Development & Licensing Team

Dr. Stephen Donahue has been with Ore Pharmaceuticals since 2007 and is responsible for leading the Company’s clinical development program. His background includes all phases of clinical drug development and regulatory affairs. He has achieved board certifications in both Internal Medicine and Clinical Pharmacology. Previously, Dr. Donahue was VP, Clinical Research and Operations at Epix Pharmaceuticals, where he headed the pharmaceutical clinical development, clinical operations and regulatory affairs. Before Epix, Dr. Donahue served with Merck & Co., Inc. as Medical Director, Clinical Research, Atherosclerosis and Metabolism. He also held positions of increasing responsibility with Bristol-Myers Squibb in the departments of Clinical Design/Evaluation, and Clinical Pharmacology/ Experimental Medicine. He has developed drugs in several different therapeutic areas and has worked on products such as Vytorin®, Pravachol®, and Glucophage®. Dr. Donahue holds an M.D. from Georgetown University, and was an NIH Fellow in Clinical Pharmacology at Georgetown University Medical Center.

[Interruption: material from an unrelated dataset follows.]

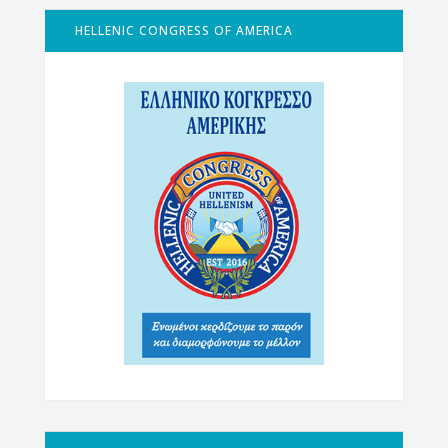
HELLENIC CONGRESS OF AMERICA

Mr. Larry Tiffany has served as Interim Head, Commercial Operations, Ore Pharmaceuticals Inc. and President and Chief Executive Officer, DioGenix Inc. since December 2007. He was previously Senior Vice President, General Manager, Genomics. Prior to returning to the Company, Mr. Tiffany was President and Chief Business Officer of Genetraks, an Australian-based veterinary molecular diagnostics firm. Prior to joining Genetraks, Mr. Tiffany was VP, Worldwide Business Development for Gene Logic. Mr. Tiffany holds a J.D. degree from Franklin Pierce Law Center and a M.S. in Biotechnology from The Johns Hopkins University.

Ms. Deborah Barbara is Vice President of Business Development & Licensing at Ore Pharmaceuticals. She possesses over 20 years of experience in pharmaceutical, diagnostic and research tool business development and licensing. In her current role, Ms. Barbara is responsible for the sourcing and expansion of drug repositioning partnerships and the out-licensing of Ore Pharmaceuticals’ Drug Repositioning Program assets. Prior to joining the Company, Ms. Barbara served as the Senior Director for Licensing and Technology Development at the Johns Hopkins University. In this role, she was responsible for all aspects of the department’s interactions with industry, including the drafting and negotiation of license, collaboration and research agreements to support the University’s research and technology development initiatives. Prior to this, she held a variety of positions of increasing responsibility at Amersham Life Sciences in sales, marketing, and technology transfer/access supporting the pharmaceutical industry. Ms. Barbara holds an M.B.A. from Loyola College.

Mr. John A. Herrmann III is Vice President of Strategic Alliances and Licensing as well as Ore Pharmaceuticals’ business counsel. He has been a member of the business development and licensing teams that negotiated and executed the drug repositioning agreements with all of Ore Pharmaceuticals’ current pharmaceutical partners. Prior to joining the Company, he held counsel positions at several biotechnology and healthcare companies, including four years as senior business counsel at Celera Genomics and eight years at Baxter Healthcare Corporation. Mr. Herrmann earned his J.D. at the University of Illinois.

Mr. Christopher Comrack is a member of the clinical development team and is responsible for helping to define the clinical development strategy and articulate, execute and plan clinical development activities for internal clinical development programs. In addition, Mr. Comrack is a member of the business development and licensing team and is responsible for the development of financial terms, business structure and for negotiating outlicenses to Ore Pharmaceuticals’ intellectual property and associated assets. Prior to joining the Company, he was the Senior Manager of Business Development and Marketing at Beth Israel Deaconess Medical Center in the Technology Ventures Office. There he was responsible for strategic alliance development and technology marketing and licensing. Previously, Mr. Comrack was the Manager of Scientific Development for Millennium Pharmaceuticals. In this position he structured and negotiated collaborative agreements and managed academic relationships. Mr. Comrack holds an M.B.A. from F.W. Olin Graduate School of Business at Babson College.